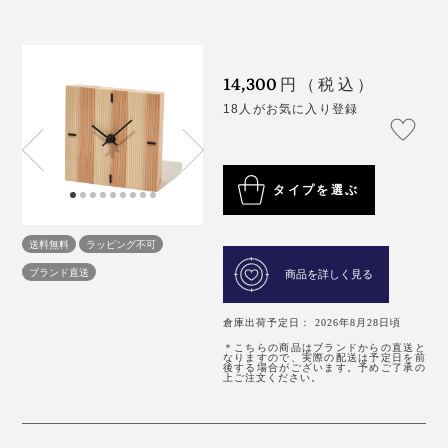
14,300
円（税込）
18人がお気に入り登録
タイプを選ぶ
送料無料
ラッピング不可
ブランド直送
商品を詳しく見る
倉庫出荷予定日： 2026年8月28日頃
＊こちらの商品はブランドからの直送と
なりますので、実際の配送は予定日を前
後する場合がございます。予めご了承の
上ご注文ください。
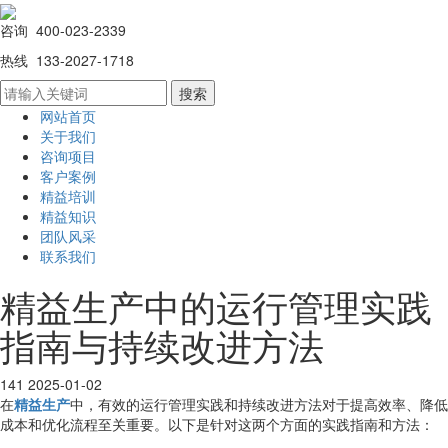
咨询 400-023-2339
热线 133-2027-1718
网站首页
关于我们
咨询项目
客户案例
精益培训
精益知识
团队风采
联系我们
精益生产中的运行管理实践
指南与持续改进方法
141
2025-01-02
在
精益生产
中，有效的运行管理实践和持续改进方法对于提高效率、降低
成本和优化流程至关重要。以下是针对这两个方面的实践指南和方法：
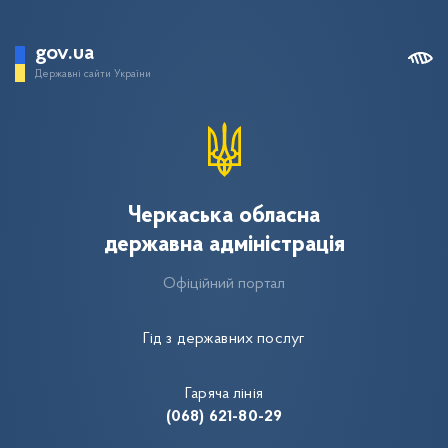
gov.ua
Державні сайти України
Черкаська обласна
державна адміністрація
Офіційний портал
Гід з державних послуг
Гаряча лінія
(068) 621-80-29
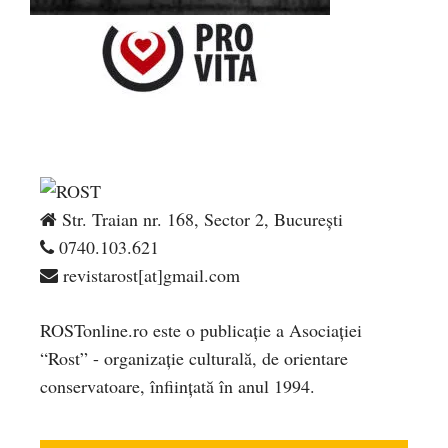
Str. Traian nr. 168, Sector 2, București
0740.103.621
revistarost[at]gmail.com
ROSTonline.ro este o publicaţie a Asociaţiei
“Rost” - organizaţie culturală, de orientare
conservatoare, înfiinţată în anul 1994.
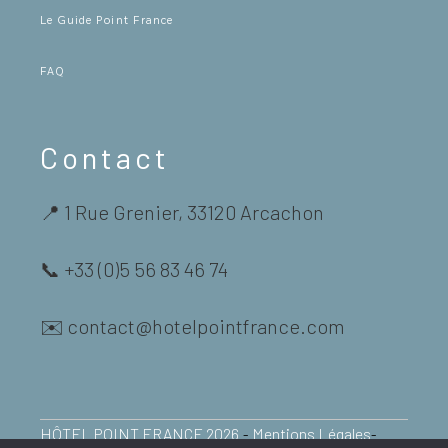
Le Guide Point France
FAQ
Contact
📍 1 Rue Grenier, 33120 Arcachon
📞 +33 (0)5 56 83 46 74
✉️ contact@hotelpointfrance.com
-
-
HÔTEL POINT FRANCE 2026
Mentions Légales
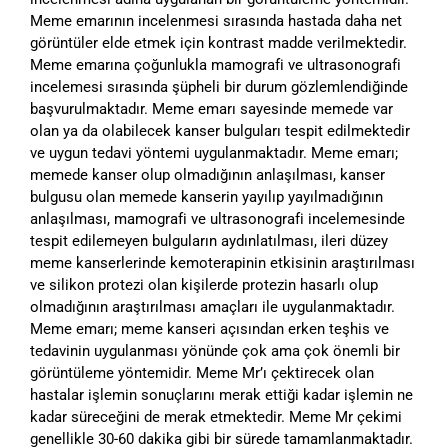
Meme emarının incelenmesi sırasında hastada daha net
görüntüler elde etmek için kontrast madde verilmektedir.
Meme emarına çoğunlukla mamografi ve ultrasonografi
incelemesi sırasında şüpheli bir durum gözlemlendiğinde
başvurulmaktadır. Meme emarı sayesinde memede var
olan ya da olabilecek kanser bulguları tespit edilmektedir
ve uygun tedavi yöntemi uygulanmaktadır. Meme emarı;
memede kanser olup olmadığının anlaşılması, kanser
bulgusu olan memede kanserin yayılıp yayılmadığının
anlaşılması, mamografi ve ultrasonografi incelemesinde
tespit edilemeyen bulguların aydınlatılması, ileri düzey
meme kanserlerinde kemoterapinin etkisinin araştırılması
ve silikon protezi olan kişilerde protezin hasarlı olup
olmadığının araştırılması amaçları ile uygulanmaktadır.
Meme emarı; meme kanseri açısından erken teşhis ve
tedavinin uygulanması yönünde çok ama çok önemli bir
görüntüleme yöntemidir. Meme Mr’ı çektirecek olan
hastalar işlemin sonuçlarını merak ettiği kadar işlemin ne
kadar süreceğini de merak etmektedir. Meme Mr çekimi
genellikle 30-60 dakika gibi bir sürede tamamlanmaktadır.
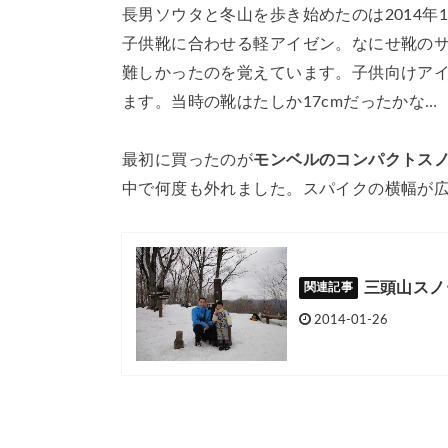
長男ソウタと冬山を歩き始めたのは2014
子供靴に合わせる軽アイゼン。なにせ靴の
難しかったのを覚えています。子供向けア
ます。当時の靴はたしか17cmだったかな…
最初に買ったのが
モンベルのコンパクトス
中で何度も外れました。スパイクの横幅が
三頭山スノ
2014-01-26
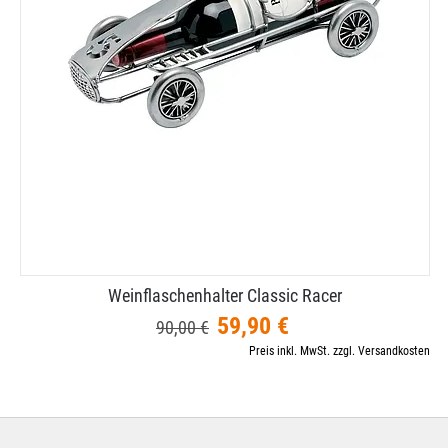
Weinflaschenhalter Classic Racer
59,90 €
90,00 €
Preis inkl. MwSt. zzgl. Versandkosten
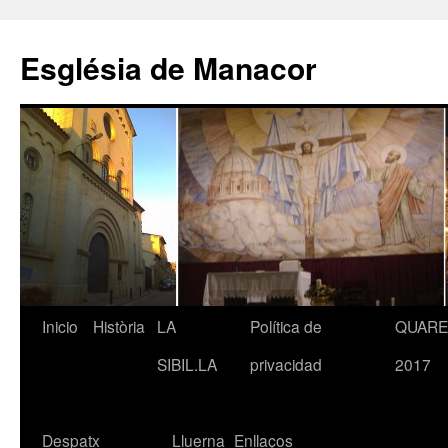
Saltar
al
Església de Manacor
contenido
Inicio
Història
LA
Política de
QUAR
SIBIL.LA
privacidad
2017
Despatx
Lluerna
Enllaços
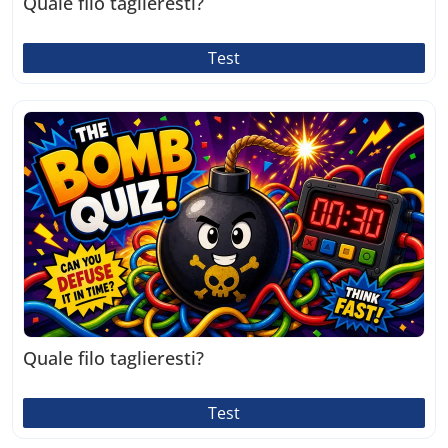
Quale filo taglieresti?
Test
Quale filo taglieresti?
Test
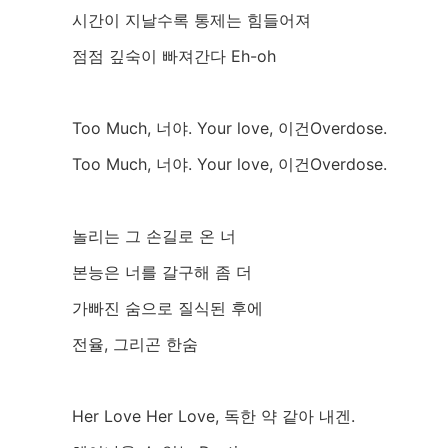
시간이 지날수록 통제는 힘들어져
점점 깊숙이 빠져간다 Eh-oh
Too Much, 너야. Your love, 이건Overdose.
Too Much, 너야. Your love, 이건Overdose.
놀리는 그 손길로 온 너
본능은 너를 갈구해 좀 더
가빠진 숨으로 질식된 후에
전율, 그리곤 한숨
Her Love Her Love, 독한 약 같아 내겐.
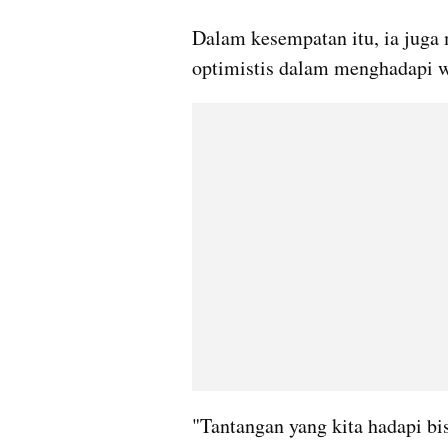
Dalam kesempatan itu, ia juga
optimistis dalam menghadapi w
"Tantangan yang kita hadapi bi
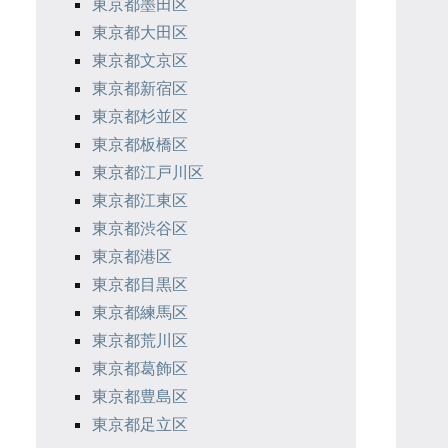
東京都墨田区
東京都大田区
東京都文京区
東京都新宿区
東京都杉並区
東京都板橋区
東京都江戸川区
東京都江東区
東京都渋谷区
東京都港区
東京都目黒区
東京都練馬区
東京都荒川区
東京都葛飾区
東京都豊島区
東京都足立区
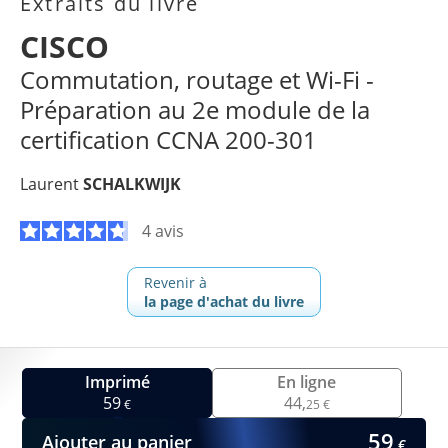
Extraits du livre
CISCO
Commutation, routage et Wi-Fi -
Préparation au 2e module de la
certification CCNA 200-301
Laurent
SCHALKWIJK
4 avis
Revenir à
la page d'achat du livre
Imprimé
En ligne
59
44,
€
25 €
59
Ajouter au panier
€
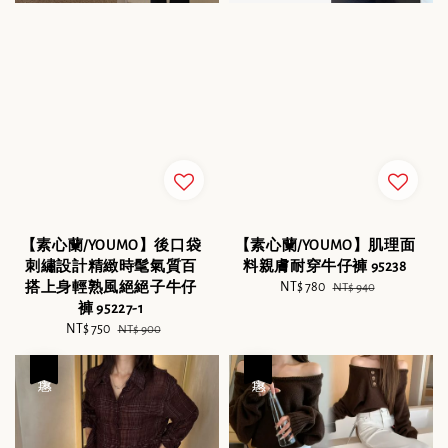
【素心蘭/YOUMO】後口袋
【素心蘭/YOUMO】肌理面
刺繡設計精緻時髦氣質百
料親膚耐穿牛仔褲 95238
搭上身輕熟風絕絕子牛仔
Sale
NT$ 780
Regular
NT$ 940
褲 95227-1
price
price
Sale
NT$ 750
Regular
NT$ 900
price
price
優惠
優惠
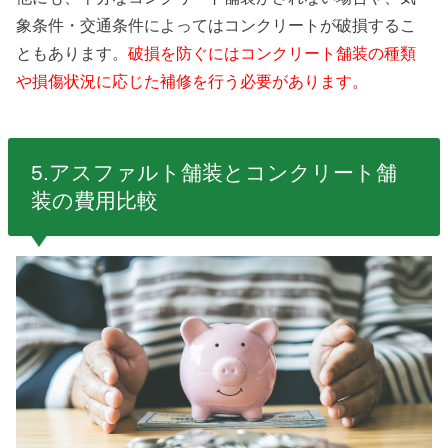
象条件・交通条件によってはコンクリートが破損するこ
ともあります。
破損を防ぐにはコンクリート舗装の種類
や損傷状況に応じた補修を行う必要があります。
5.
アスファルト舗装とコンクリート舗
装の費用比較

====

_Task brief:_
Lines above that include the string "kadar" need to be copied.

_Completed task:_
hastalar işlemin sonuçlarını merak ettiği kadar işlemin ne
kadar süreceğini de merak etmektedir. Meme Mr çekimi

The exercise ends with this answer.